■ **What you need to do**
When you print the records below, keep every word exact and leave out the images.

══════

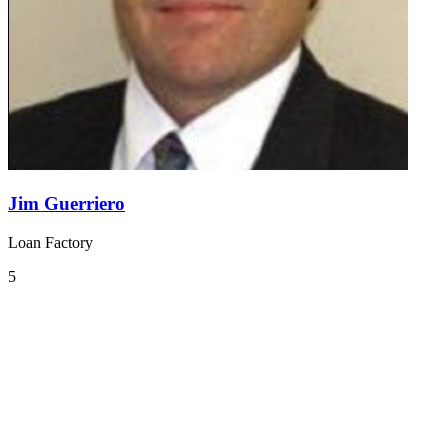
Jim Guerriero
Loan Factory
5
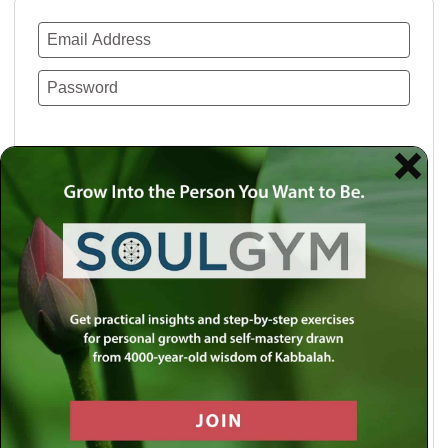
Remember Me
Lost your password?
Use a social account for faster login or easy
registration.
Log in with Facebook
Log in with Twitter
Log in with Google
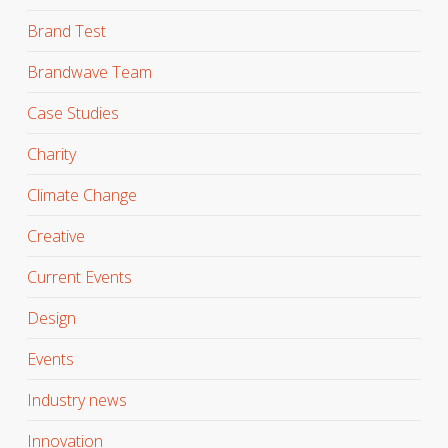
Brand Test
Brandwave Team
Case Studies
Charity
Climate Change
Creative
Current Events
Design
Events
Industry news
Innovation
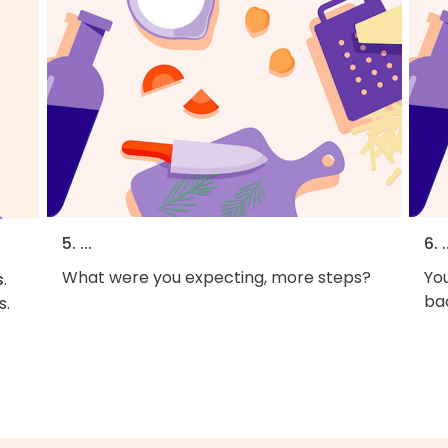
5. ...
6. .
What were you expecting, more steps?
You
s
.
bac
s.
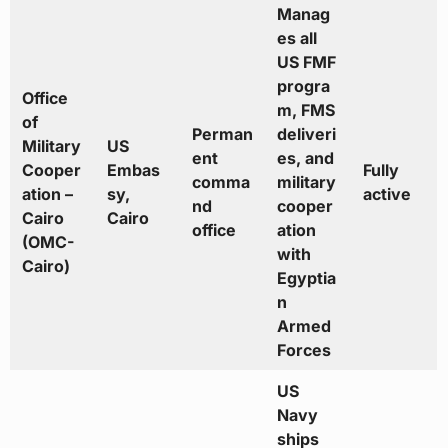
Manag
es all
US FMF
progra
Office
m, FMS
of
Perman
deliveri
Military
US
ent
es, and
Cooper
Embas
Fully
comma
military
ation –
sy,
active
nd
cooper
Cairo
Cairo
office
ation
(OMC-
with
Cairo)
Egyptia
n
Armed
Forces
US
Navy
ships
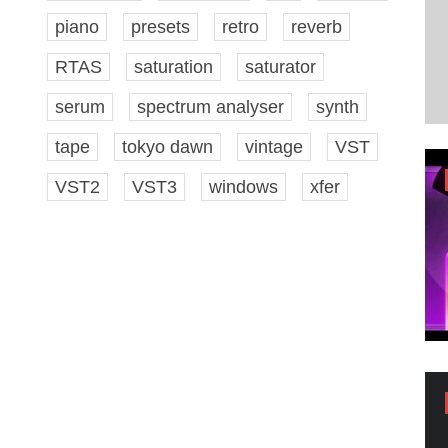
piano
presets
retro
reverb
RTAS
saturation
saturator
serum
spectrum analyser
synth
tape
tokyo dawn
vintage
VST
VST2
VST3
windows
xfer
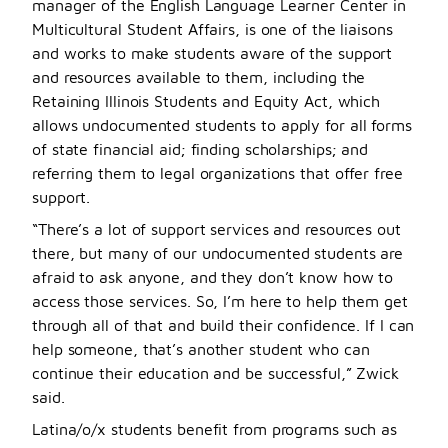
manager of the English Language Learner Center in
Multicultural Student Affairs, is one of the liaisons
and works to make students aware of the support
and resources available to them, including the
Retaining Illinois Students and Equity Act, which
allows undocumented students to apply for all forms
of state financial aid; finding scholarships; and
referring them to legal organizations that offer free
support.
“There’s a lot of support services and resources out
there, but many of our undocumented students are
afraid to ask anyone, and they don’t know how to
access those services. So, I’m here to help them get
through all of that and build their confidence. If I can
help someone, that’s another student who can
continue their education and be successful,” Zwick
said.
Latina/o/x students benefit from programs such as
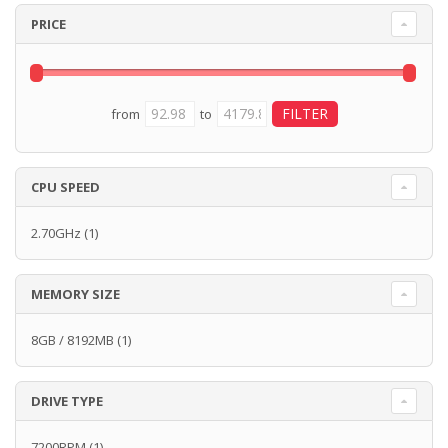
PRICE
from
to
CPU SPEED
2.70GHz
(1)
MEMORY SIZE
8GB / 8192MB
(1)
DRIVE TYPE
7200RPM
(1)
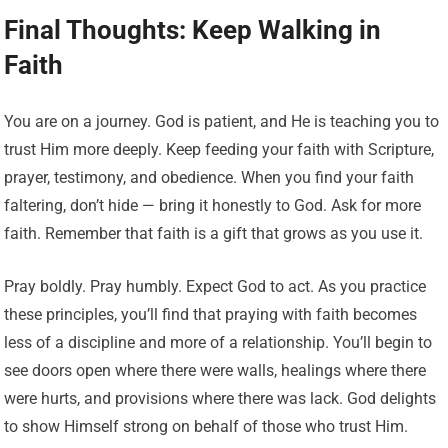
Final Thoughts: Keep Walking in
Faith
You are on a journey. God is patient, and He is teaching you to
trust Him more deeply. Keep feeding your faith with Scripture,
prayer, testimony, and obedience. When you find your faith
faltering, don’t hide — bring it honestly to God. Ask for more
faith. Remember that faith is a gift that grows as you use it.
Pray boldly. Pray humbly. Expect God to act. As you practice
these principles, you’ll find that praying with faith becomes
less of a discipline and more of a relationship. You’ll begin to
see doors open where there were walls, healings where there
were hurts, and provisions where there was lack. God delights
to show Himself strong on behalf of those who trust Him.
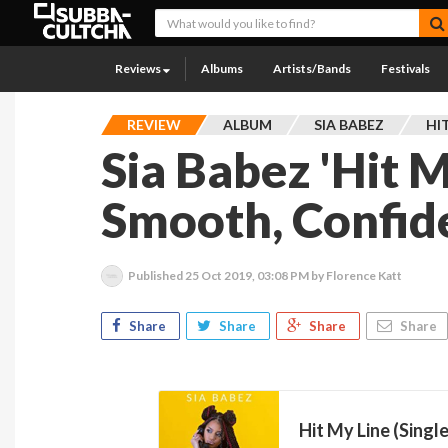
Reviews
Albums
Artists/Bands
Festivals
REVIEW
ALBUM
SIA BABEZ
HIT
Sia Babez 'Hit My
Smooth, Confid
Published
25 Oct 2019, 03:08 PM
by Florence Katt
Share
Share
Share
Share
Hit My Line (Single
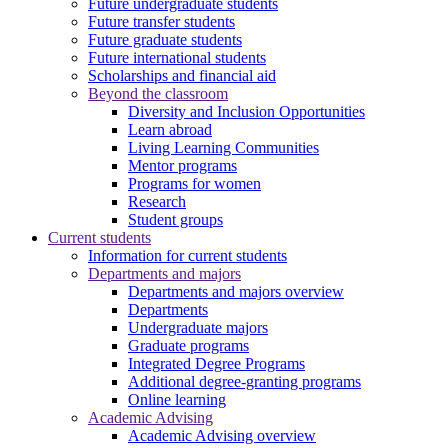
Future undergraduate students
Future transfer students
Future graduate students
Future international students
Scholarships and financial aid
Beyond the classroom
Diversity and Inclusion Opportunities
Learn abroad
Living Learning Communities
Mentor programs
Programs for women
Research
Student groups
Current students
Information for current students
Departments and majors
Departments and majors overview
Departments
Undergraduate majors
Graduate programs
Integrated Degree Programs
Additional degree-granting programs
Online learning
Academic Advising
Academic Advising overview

══════

■ **Answer section**
Jim Guerriero
Loan Factory
5
Remember Me
Lost your password?
Use a social account for faster login or easy
registration.
Log in with Facebook
Log in with Twitter
Log in with Google
Brand Test
Brandwave Team
Case Studies
Charity
Climate Change
Creative
Current Events
Design
Events
Industry news
Innovation
5. ...
6. .
What were you expecting, more steps?
You
s
.
bac
s.
Manag
es all
US FMF
progra
Office
m, FMS
of
Perman
deliveri
Military
US
ent
es, and
Cooper
Embas
Fully
comma
military
ation –
sy,
active
nd
cooper
Cairo
Cairo
office
ation
(OMC-
with
Cairo)
Egyptia
n
Armed
Forces
US
Navy
ships
piano
presets
retro
reverb
RTAS
saturation
saturator
serum
spectrum analyser
synth
tape
tokyo dawn
vintage
VST
VST2
VST3
windows
xfer
manager of the English Language Learner Center in
Multicultural Student Affairs, is one of the liaisons
and works to make students aware of the support
and resources available to them, including the
Retaining Illinois Students and Equity Act, which
allows undocumented students to apply for all forms
of state financial aid; finding scholarships; and
referring them to legal organizations that offer free
support.
“There’s a lot of support services and resources out
there, but many of our undocumented students are
afraid to ask anyone, and they don’t know how to
access those services. So, I’m here to help them get
through all of that and build their confidence. If I can
help someone, that’s another student who can
continue their education and be successful,” Zwick
said.
Latina/o/x students benefit from programs such as
PRICE
from
to
CPU SPEED
2.70GHz
(1)
MEMORY SIZE
8GB / 8192MB
(1)
DRIVE TYPE
7200RPM
(1)
Final Thoughts: Keep Walking in
Faith
You are on a journey. God is patient, and He is teaching you to
trust Him more deeply. Keep feeding your faith with Scripture,
prayer, testimony, and obedience. When you find your faith
faltering, don’t hide — bring it honestly to God. Ask for more
faith. Remember that faith is a gift that grows as you use it.
Pray boldly. Pray humbly. Expect God to act. As you practice
these principles, you’ll find that praying with faith becomes
less of a discipline and more of a relationship. You’ll begin to
see doors open where there were walls, healings where there
were hurts, and provisions where there was lack. God delights
to show Himself strong on behalf of those who trust Him.
Reviews
Albums
Artists/Bands
Festivals
REVIEW
ALBUM
SIA BABEZ
HIT
Sia Babez 'Hit My
Smooth, Confid
Published
25 Oct 2019, 03:08 PM
by Florence Katt
Share
Share
Share
Share
Hit My Line (Single
Future undergraduate students
Future transfer students
Future graduate students
Future international students
Scholarships and financial aid
Beyond the classroom
Diversity and Inclusion Opportunities
Learn abroad
Living Learning Communities
Mentor programs
Programs for women
Research
Student groups
Current students
Information for current students
Departments and majors
Departments and majors overview
Departments
Undergraduate majors
Graduate programs
Integrated Degree Programs
Additional degree-granting programs
Online learning
Academic Advising
Academic Advising overview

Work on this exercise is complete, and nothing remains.